Roh Tuhan Mundur dari Saul

oleh: Penginjil Toni Antonius

1 Samuel 16

 

Saul telah ditolak sebagai raja Israel oleh Tuhan, dan dibuktikan dengan mundurnya Roh Tuhan dari padanya. Dengan tidak adanya Roh Tuhan membuat roh jahat mudah untuk mengganggu Saul.

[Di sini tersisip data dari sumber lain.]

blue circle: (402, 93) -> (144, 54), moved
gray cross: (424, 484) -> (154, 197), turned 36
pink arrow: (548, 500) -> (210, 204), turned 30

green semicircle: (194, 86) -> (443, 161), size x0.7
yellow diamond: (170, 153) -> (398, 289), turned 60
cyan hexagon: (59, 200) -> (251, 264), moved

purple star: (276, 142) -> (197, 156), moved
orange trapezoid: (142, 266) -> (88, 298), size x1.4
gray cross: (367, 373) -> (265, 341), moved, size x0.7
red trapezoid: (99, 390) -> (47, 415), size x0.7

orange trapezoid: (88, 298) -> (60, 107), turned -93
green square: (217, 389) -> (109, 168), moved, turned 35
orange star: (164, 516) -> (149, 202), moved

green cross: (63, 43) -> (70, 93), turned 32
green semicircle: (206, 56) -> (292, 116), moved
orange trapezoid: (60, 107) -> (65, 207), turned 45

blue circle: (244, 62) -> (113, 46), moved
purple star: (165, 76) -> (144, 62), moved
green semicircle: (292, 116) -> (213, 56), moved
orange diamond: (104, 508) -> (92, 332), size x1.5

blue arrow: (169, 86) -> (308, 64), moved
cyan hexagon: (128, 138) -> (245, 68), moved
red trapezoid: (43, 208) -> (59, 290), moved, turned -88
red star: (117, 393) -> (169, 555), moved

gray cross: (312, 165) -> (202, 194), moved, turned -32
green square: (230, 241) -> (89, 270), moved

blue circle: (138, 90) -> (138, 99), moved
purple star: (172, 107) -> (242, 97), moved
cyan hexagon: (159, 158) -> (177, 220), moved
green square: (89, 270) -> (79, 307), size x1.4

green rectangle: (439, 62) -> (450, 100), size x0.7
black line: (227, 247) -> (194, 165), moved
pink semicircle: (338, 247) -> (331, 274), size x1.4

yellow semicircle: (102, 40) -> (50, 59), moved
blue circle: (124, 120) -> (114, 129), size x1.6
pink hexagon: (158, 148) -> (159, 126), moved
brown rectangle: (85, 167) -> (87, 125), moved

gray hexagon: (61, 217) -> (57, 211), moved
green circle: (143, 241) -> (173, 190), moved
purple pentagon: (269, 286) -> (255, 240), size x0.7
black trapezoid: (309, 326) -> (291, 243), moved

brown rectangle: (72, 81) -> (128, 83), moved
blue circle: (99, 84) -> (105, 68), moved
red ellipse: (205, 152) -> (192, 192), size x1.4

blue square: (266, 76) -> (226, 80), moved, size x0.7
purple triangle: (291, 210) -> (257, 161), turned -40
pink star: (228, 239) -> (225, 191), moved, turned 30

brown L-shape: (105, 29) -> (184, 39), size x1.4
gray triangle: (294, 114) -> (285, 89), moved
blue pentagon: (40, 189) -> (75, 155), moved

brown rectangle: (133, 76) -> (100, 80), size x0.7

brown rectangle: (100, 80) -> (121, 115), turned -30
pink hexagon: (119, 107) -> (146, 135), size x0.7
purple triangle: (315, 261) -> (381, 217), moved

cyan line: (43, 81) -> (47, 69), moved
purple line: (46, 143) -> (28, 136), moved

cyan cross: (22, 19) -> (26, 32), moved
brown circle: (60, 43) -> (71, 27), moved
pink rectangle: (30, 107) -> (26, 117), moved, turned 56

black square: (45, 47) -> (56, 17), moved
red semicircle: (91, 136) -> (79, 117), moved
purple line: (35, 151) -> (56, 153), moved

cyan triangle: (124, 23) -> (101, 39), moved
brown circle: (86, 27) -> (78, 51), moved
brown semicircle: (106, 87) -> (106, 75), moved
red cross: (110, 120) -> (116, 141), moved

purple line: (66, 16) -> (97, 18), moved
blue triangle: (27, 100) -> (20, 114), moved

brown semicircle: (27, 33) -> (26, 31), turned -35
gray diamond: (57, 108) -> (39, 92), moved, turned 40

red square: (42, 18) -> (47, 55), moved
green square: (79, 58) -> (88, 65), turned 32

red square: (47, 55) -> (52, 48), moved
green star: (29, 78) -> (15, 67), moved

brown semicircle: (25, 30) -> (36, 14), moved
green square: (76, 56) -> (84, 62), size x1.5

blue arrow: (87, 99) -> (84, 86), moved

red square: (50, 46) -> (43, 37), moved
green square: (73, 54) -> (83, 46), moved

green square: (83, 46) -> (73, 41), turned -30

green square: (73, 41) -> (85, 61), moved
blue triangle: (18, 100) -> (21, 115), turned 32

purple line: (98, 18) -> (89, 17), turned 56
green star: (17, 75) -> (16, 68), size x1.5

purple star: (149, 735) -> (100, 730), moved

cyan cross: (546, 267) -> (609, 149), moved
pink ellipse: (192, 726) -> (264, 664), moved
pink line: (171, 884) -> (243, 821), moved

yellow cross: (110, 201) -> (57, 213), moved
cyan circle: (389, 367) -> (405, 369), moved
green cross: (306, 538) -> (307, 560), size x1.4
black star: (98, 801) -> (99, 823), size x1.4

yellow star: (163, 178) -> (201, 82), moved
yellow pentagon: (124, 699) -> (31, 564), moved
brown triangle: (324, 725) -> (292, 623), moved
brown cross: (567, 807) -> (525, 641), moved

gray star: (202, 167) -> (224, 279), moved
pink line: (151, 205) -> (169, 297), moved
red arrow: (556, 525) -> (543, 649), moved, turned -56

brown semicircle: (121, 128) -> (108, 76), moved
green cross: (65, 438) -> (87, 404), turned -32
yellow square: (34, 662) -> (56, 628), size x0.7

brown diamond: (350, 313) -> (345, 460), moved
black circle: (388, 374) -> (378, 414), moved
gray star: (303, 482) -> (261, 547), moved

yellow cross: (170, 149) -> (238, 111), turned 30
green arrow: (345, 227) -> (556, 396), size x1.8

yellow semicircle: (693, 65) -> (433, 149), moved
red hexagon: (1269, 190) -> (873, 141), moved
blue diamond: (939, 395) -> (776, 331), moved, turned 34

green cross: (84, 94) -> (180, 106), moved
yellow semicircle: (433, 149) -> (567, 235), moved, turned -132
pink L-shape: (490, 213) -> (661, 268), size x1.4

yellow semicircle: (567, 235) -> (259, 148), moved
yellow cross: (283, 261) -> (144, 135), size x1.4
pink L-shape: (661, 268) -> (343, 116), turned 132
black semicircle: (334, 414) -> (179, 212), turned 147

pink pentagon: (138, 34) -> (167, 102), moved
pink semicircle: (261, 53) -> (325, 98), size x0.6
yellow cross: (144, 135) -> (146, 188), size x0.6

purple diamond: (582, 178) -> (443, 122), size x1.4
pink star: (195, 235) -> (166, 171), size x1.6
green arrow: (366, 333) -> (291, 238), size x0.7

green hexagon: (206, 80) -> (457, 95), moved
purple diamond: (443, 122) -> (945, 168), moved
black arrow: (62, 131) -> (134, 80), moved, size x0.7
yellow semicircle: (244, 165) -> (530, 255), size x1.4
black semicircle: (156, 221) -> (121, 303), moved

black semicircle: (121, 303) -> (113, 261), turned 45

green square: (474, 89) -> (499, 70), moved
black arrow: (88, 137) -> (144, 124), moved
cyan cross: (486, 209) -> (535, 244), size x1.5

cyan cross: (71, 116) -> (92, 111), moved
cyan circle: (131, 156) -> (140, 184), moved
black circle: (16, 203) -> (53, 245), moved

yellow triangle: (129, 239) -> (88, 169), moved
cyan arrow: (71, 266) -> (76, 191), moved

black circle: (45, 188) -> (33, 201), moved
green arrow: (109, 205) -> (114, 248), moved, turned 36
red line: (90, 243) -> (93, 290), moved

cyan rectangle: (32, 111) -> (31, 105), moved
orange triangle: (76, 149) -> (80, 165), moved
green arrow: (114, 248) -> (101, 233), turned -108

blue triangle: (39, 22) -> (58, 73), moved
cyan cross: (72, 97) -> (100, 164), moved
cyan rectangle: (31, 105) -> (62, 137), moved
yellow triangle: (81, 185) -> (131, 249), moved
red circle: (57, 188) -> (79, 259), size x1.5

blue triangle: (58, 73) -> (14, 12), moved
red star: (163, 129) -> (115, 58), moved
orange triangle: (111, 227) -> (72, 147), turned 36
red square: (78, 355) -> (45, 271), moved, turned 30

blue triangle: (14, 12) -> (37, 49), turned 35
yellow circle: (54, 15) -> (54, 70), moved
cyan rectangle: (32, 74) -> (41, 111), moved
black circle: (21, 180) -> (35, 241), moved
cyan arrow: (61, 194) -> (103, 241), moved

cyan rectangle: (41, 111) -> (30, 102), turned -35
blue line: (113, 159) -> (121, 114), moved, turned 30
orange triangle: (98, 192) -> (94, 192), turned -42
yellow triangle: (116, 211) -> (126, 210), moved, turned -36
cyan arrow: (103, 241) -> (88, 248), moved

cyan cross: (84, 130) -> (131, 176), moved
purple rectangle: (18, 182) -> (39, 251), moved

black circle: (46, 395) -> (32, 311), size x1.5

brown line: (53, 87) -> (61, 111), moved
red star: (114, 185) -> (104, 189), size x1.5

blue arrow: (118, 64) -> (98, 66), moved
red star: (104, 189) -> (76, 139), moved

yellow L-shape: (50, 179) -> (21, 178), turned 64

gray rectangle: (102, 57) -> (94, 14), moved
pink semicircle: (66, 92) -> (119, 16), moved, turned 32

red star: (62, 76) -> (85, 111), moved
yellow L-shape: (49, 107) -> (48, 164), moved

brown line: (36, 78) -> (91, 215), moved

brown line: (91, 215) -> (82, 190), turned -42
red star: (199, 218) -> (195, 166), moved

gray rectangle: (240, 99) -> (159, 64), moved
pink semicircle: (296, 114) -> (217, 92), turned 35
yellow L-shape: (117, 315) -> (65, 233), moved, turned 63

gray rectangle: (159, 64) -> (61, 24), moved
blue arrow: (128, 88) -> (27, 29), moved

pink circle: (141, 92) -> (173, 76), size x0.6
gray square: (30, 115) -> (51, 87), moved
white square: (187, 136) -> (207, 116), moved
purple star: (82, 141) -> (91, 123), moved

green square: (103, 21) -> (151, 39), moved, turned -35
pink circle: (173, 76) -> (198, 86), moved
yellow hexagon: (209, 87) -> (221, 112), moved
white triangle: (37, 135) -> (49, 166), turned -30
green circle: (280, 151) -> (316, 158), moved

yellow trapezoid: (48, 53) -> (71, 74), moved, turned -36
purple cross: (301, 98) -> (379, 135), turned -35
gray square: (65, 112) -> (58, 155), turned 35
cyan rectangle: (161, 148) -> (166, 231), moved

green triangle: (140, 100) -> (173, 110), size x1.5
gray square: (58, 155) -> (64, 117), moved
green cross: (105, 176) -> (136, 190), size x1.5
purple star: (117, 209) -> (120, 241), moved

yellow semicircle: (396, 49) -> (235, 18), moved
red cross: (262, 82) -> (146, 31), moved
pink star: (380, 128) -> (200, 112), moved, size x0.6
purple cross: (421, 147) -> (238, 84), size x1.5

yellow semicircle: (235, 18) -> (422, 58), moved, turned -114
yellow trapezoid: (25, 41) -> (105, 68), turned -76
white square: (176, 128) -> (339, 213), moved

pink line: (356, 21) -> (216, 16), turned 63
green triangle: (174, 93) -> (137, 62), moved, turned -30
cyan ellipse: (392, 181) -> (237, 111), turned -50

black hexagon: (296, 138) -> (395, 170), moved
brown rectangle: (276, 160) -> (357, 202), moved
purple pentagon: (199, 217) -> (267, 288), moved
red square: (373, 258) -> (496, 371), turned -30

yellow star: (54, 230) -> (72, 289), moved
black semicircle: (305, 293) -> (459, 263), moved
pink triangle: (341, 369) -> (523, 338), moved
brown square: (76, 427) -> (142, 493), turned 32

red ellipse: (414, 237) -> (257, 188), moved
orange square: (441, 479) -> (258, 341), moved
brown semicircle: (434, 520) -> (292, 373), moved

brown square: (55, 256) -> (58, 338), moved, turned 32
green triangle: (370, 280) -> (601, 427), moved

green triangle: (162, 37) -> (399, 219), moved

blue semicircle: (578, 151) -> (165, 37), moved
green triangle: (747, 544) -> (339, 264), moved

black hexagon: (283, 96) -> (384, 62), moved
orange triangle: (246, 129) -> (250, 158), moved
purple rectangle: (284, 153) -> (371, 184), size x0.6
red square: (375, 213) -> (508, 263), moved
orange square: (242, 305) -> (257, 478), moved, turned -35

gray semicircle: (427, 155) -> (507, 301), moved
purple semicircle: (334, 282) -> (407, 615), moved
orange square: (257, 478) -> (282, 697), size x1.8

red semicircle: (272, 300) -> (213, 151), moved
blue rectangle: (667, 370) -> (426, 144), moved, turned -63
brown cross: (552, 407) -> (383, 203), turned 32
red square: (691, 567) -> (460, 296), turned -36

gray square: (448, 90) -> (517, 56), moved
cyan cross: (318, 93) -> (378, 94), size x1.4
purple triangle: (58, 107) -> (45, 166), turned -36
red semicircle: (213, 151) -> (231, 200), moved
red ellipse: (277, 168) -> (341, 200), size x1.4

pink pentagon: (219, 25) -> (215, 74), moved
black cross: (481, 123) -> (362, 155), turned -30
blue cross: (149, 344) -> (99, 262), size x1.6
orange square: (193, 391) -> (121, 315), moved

Saat ini, ketika kita menjadi percaya kepada Yesus, kita meminta Roh Kudus yang dijanjikan Tuhan dan ketika kita menerima Roh Kudus, Dia tinggal di hati kita (Yoh. 4:14; 14:17). Akan tetapi, dalam surat kepada jemaat di Laodikia Yesus mengatakan bahwa Dia sedang berdiri di muka pintu dan mengetok, jika ada yang mau membukakan pintu maka Dia akan masuk dan tinggal bersama-sama orang itu. (Why. 3:20). Itu berarti Yesus sedang ada di luar, bukan berada di dalam, dan Dia menunggu untuk pintu dibukakan, padahal Dia berbicara kepada jemaat yang merupakan orang-orang yang telah menerima penebusan darah Yesus yang seharusnya mereka diam bersama-sama dengan-Nya. Apa yang menyebabkan Dia kembali berada di luar?

Roh Tuhan undur dari Saul karena Saul telah mengabaikan perintah Tuhan dan melakukan apa yang dipikirnya merupakan hal yang baik untuk dilakukan. Dari peristiwa ini sebenarnya sudah jelas bahwa yang sangat diharapkan Tuhan adalah kita melakukan apa yang Tuhan perintahkan, menjadi hamba yang setia. Tidak perlu kita berpikir apa yang disukai Tuhan karena sudah dijelaskan dalam Alkitab bahwa yang disukai-Nya adalah melihat anak-anak-Nya hidup dengan taat melakukan perintah-Nya. Sudahkah kita melakukan dalam kehidupan sehari-hari perintah Tuhan dengan sepenuhnya?

Surat kepada jemaat di Laodikia yang ditulis dalam kitab Wahyu merupakan gambaran akan keadaan gereja di akhir zaman. Mari kita sama-sama lihat pada saat sekarang ini apakah Yesus ada diam di dalam gereja, memimpin gereja? Atau jangan-jangan Dia ada di luar karena gereja saat ini dipimpin oleh pribadi-pribadi yang melakukan apa yang menurut mereka baik, bukan melakukan apa yang diperintahkan Tuhan.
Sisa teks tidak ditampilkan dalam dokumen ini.